Another one of the debates swirling around videogames is summed up in one question: are videogames art?
I have yet to meet a gamer who says "no", and have found very few non-gamers who say "yes." Like Mr. Roger Ebert. Back in July, Ebert wrote a pretty pompous article about how games cannot be defined as art. He considers them a lesser medium, inferior to books and movies. Oh, you can bet the gaming community did not take kindly to that one. Clive Barker, an acclaimed British author, film director and artist, contested Ebert's comments, and Ebert replied to these comments in his July editorial.

Barker: "I'm not doing an evangelical job here. I'm just saying that gaming is a great way to do what we as human beings need to do all the time -- to take ourselves away from the oppressive facts of our lives and go somewhere where we have our own control."

Ebert: Spoken with the maturity of an honest and articulate 4-year old. I do not have a need "all the time" to take myself away from the oppressive facts of my life, however oppressive they may be, in order to go somewhere where I have control. I need to stay here and take control. Right now, for example, I cannot speak, but I am writing this. You lose some, you win some.

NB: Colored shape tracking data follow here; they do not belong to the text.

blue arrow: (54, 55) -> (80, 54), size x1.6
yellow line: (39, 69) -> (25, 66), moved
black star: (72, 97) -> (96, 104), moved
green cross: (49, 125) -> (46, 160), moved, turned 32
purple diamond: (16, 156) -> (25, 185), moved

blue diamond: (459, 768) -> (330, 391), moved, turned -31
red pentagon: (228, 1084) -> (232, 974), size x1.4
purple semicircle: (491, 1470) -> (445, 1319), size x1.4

Whoa, whoa, whoa. Wait. "Spoken with the maturity of an honest and articulate 4-year-old"? Up until that point, I had actually been listening to Ebert's opinion with some form of respect, and trying to understand the "bowel-moving" analogy/wordplay used in the article. But to be so condescending on someone who, in the world of critics and art, has just as much credo as you, is not right. Shame on you, Roger, shame on you.

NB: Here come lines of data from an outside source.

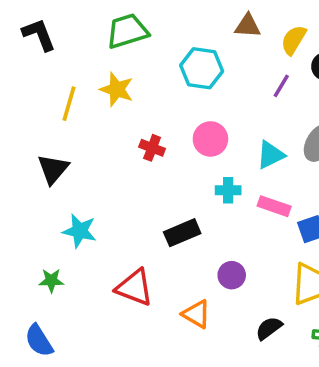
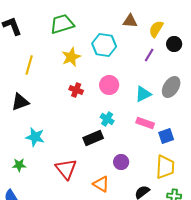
yellow star: (117, 89) -> (71, 57), moved, turned 30
black triangle: (53, 169) -> (20, 102), turned 30
cyan cross: (228, 190) -> (107, 119), moved, turned 32
red triangle: (134, 288) -> (66, 169), turned 30

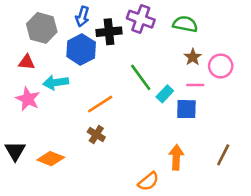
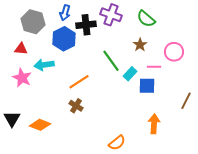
green semicircle: (185, 24) -> (146, 19), turned -150
brown star: (193, 57) -> (140, 45), moved
brown line: (223, 155) -> (186, 101), moved
orange arrow: (176, 157) -> (154, 124), moved

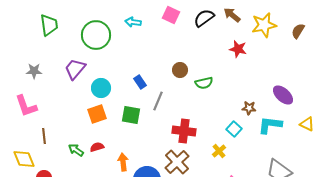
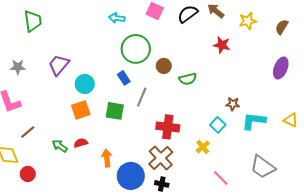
yellow star: (264, 25) -> (248, 21), size x0.7
green circle: (96, 35) -> (136, 49), moved
purple ellipse: (283, 95) -> (281, 68), moved, turned 70
brown line: (44, 136) -> (28, 132), turned 56

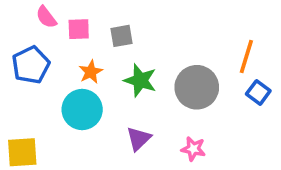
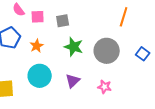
orange line: (246, 56) -> (124, 17), moved
orange star: (91, 72) -> (37, 46), moved
cyan circle: (82, 110) -> (40, 76), moved

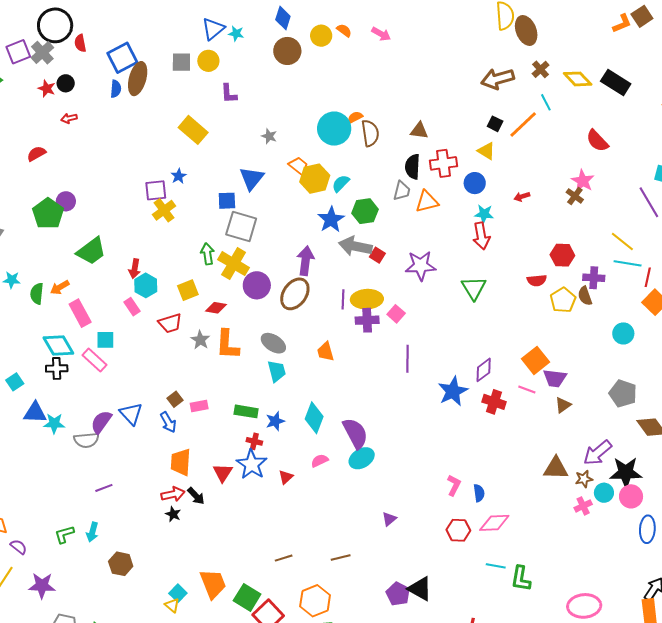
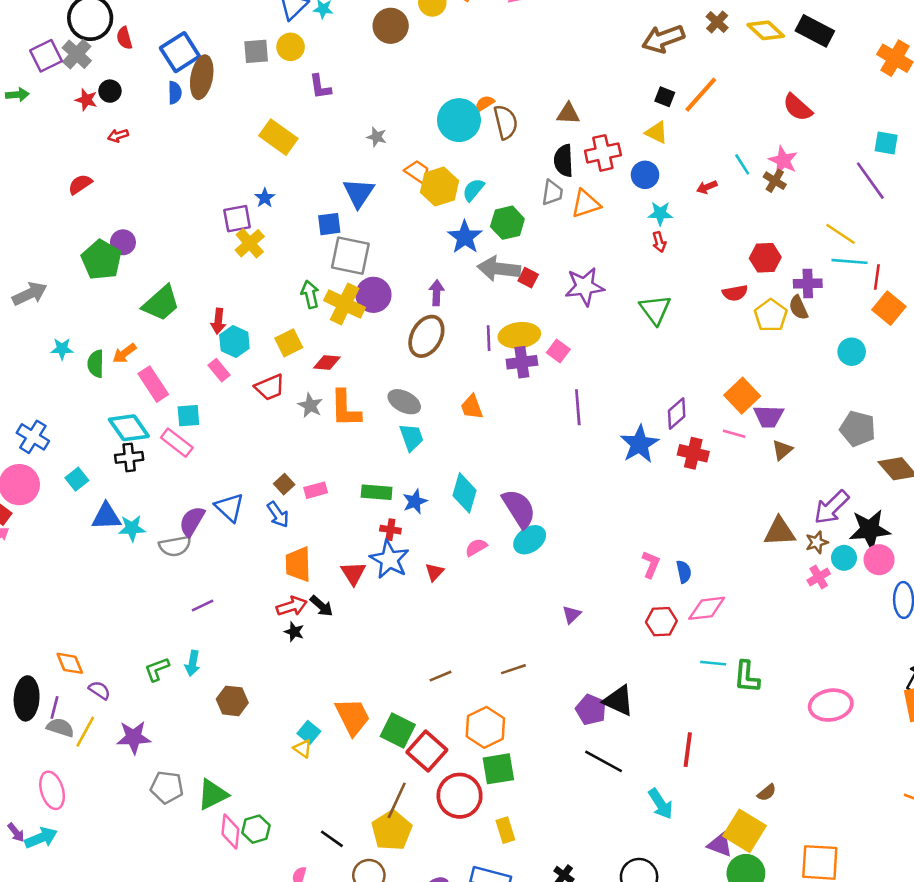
cyan line: (546, 102) -> (742, 164), moved
red arrow: (481, 236) -> (659, 242), size x0.6
purple arrow: (306, 261) -> (437, 293), size x0.7
purple circle: (257, 285) -> (373, 295), moved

And so, I, too, will jump into the fray. I, of course, as a gamer, think games are a very legitimate form of art.

Artists are very much a part of the game process. Even though art is involved in the game development process, does that mean the end result is necessarily art? The art these artists create is simply animated, put into motion with interactive elements.

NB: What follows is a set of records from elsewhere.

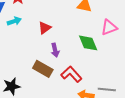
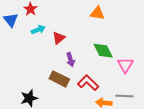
cyan arrow: (14, 21) -> (38, 30), moved
pink triangle: (109, 27) -> (125, 65), moved, turned -36

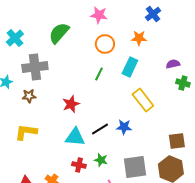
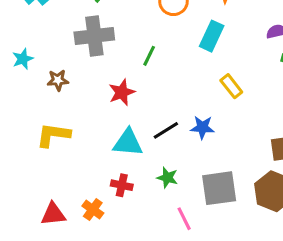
gray cross: (35, 67) -> (94, 36), moved
green line: (99, 74) -> (149, 56), moved
yellow rectangle: (143, 100) -> (231, 86), size x0.7
red cross: (79, 165) -> (122, 185), moved

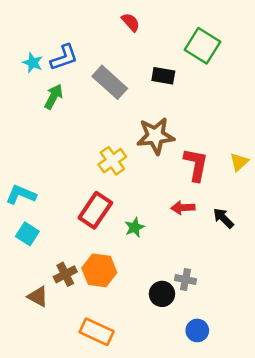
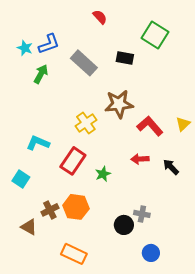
red L-shape: (196, 165) -> (150, 126), turned -52
cyan L-shape: (21, 195) -> (38, 143), moved

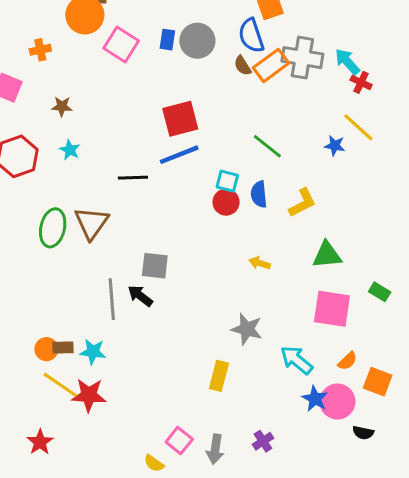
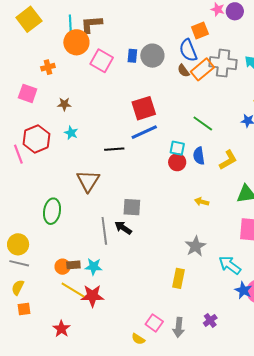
green ellipse: (53, 228) -> (52, 211), moved
gray star: (247, 329) -> (195, 246), turned 30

But then, this logic would make every game a piece of art--from Spongebob to Barbie. And despite the flashy, cartoony depictions, I don't think many people would consider frying up Krabby patties or picking out dresses an artistic experience.

Does that mean the game has to present thought-provoking ideas along with stylized graphics to be art? If you take a look at any form of art, it generally has two stock elements that define it as art: great visual presentation and, usually, a message. When you look at it this way, there are plenty of games that can be considered art. Being a gamer myself, I can't help but side with the gamer's side of the debate. I've played through far too many wonderful, gripping stories, encountered an overabundance of captivating fictional characters, and witnessed countless super-stylized cutscenes, to say that games cannot be considered art, even high art, as Ebert argues. Ebert condescends that Barker's opinion has the mental maturity of a four-year-old. But that's the beauty of it! Younger audiences (maybe not as young as four-year-olds) can still understand what's going on in these more artistic games and begin to understand and appreciate the experience they provide. And so can the teenagers, the 20- and 30-somethings, 50-somethings like Barker, and everyone in between.
Games are strange and beautiful. Like art.